# What you have to do
Stop at the line containing "врачебной помощи?": write out every line from the beginning of the entries up to and including it, minus the pictures.

# Data section
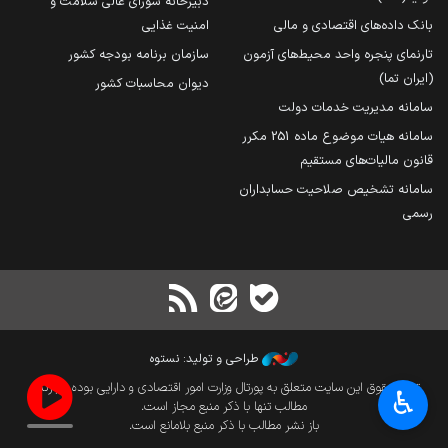
دبیرخانه شورای عالی سلامت و
بانک داده‌های اقتصادی و مالی
امنیت غذایی
تارنمای پنجره واحد محیط‌های آزمون
سازمان برنامه بودجه کشور
(ایران تما)
دیوان محاسبات کشور
سامانه مدیریت خدمات دولت
سامانه هیات موضوع ماده 251 مکرر
قانون مالیات‌های مستقیم
سامانه تشخیص صلاحیت حسابداران
رسمی
طراحی و تولید: نستوه
تمام حقوق این سایت متعلق به پورتال وزارت امور اقتصادی و دارایی بوده و بازنشر
♿︎
مطالب تنها با ذکر منبع مجاز است.
باز نشر مطالب با ذکر منبع بلامانع است.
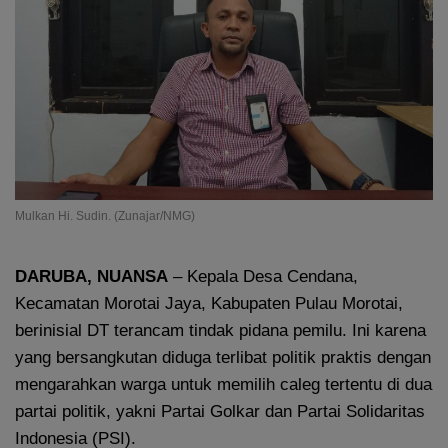
Mulkan Hi. Sudin. (Zunajar/NMG)
DARUBA, NUANSA
– Kepala Desa Cendana,
Kecamatan Morotai Jaya, Kabupaten Pulau Morotai,
berinisial DT terancam tindak pidana pemilu. Ini karena
yang bersangkutan diduga terlibat politik praktis dengan
mengarahkan warga untuk memilih caleg tertentu di dua
partai politik, yakni Partai Golkar dan Partai Solidaritas
Indonesia (PSI).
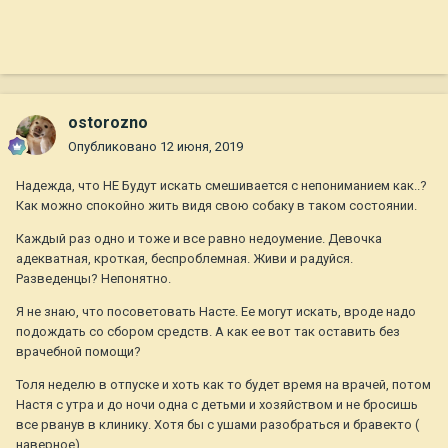
ostorozno
Опубликовано
12 июня, 2019
Надежда, что НЕ Будут искать смешивается с непониманием как..?
Как можно спокойно жить видя свою собаку в таком состоянии.
Каждый раз одно и тоже и все равно недоумение. Девочка
адекватная, кроткая, беспроблемная. Живи и радуйся.
Разведенцы? Непонятно.
Я не знаю, что посоветовать Насте. Ее могут искать, вроде надо
подождать со сбором средств. А как ее вот так оставить без
врачебной помощи?
Толя неделю в отпуске и хоть как то будет время на врачей, потом
Настя с утра и до ночи одна с детьми и хозяйством и не бросишь
все рванув в клинику. Хотя бы с ушами разобраться и бравекто (
наверное).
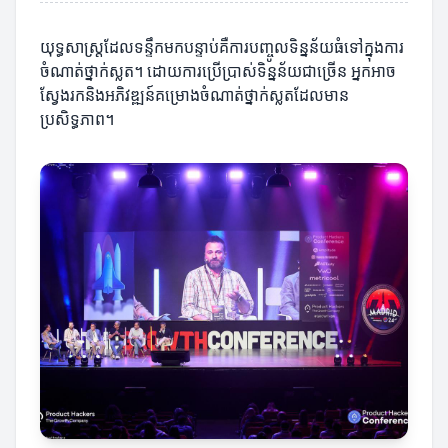
យុទ្ធសាស្ត្រដែលទន្ទឹកមកបន្ទាប់គឺការបញ្ចូលទិន្នន័យធំទៅក្នុងការ
ចំណាត់ថ្នាក់ស្លត។ ដោយការប្រើប្រាស់ទិន្នន័យជាច្រើន អ្នកអាច
ស្វែងរកនិងអភិវឌ្ឍន៍គម្រោងចំណាត់ថ្នាក់ស្លតដែលមាន
ប្រសិទ្ធភាព។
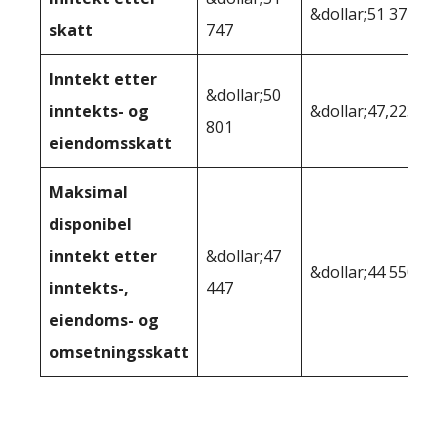
&dollar;51 374
skatt
747
Inntekt etter
&dollar;50
inntekts- og
&dollar;47,223
801
eiendomsskatt
Maksimal
disponibel
inntekt etter
&dollar;47
&dollar;44 550
inntekts-,
447
eiendoms- og
omsetningsskatt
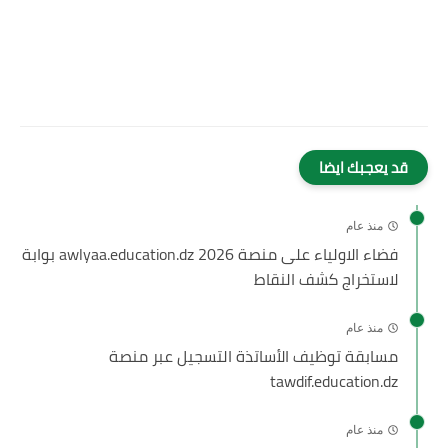
قد يعجبك ايضا
منذ عام
فضاء الاولياء على منصة awlyaa.education.dz 2026 بوابة
لاستخراج كشف النقاط
منذ عام
مسابقة توظيف الأساتذة التسجيل عبر منصة
tawdif.education.dz
منذ عام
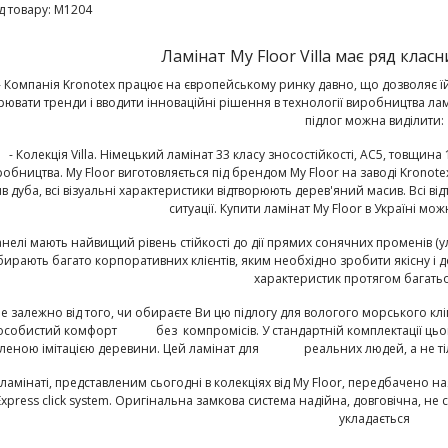
д товару:
M1204
Ламінат My Floor Villa має ряд клас
- Компанія Kronotex працює на європейському ринку давно, що дозволяє їй 
рювати тренди і вводити інноваційні рішення в технології виробництва л
підлог можна виділити:
- Колекція Villa
. Німецький ламінат 33 класу зносостійкості, АС5, товщина
обництва. My Floor виготовляється під брендом My Floor на заводі Kronote
в дуба, всі візуальні характеристики відтворюють дерев'яний масив. Всі відт
ситуації. Купити ламінат My Floor в Україні мо
анелі мають найвищий рівень стійкості до дії прямих сонячних променів (ул
бирають багато корпоративних клієнтів, яким необхідно зробити якісну і до
характеристик протягом багатьо
 залежно від того, чи обираєте Ви цю підлогу для вологого морського клім
 особистий комфорт без компромісів. У стандартній комплектації цьог
леною імітацією деревини. Цей ламінат для реальних людей, а не тіль
У ламінаті, представленим сьогодні в колекціях від My Floor, передбачено 
Express click system. Оригінальна замкова система надійна, довговічна, не 
укладається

# Reply
دبیرخانه شورای عالی سلامت و
بانک داده‌های اقتصادی و مالی
امنیت غذایی
تارنمای پنجره واحد محیط‌های آزمون
سازمان برنامه بودجه کشور
(ایران تما)
دیوان محاسبات کشور
سامانه مدیریت خدمات دولت
سامانه هیات موضوع ماده 251 مکرر
قانون مالیات‌های مستقیم
سامانه تشخیص صلاحیت حسابداران
رسمی
طراحی و تولید: نستوه
تمام حقوق این سایت متعلق به پورتال وزارت امور اقتصادی و دارایی بوده و بازنشر
♿︎
مطالب تنها با ذکر منبع مجاز است.
باز نشر مطالب با ذکر منبع بلامانع است.
Mulkan Hi. Sudin. (Zunajar/NMG)
DARUBA, NUANSA
– Kepala Desa Cendana,
Kecamatan Morotai Jaya, Kabupaten Pulau Morotai,
berinisial DT terancam tindak pidana pemilu. Ini karena
yang bersangkutan diduga terlibat politik praktis dengan
mengarahkan warga untuk memilih caleg tertentu di dua
partai politik, yakni Partai Golkar dan Partai Solidaritas
Indonesia (PSI).
ostorozno
Опубликовано
12 июня, 2019
Надежда, что НЕ Будут искать смешивается с непониманием как..?
Как можно спокойно жить видя свою собаку в таком состоянии.
Каждый раз одно и тоже и все равно недоумение. Девочка
адекватная, кроткая, беспроблемная. Живи и радуйся.
Разведенцы? Непонятно.
Я не знаю, что посоветовать Насте. Ее могут искать, вроде надо
подождать со сбором средств. А как ее вот так оставить без
врачебной помощи?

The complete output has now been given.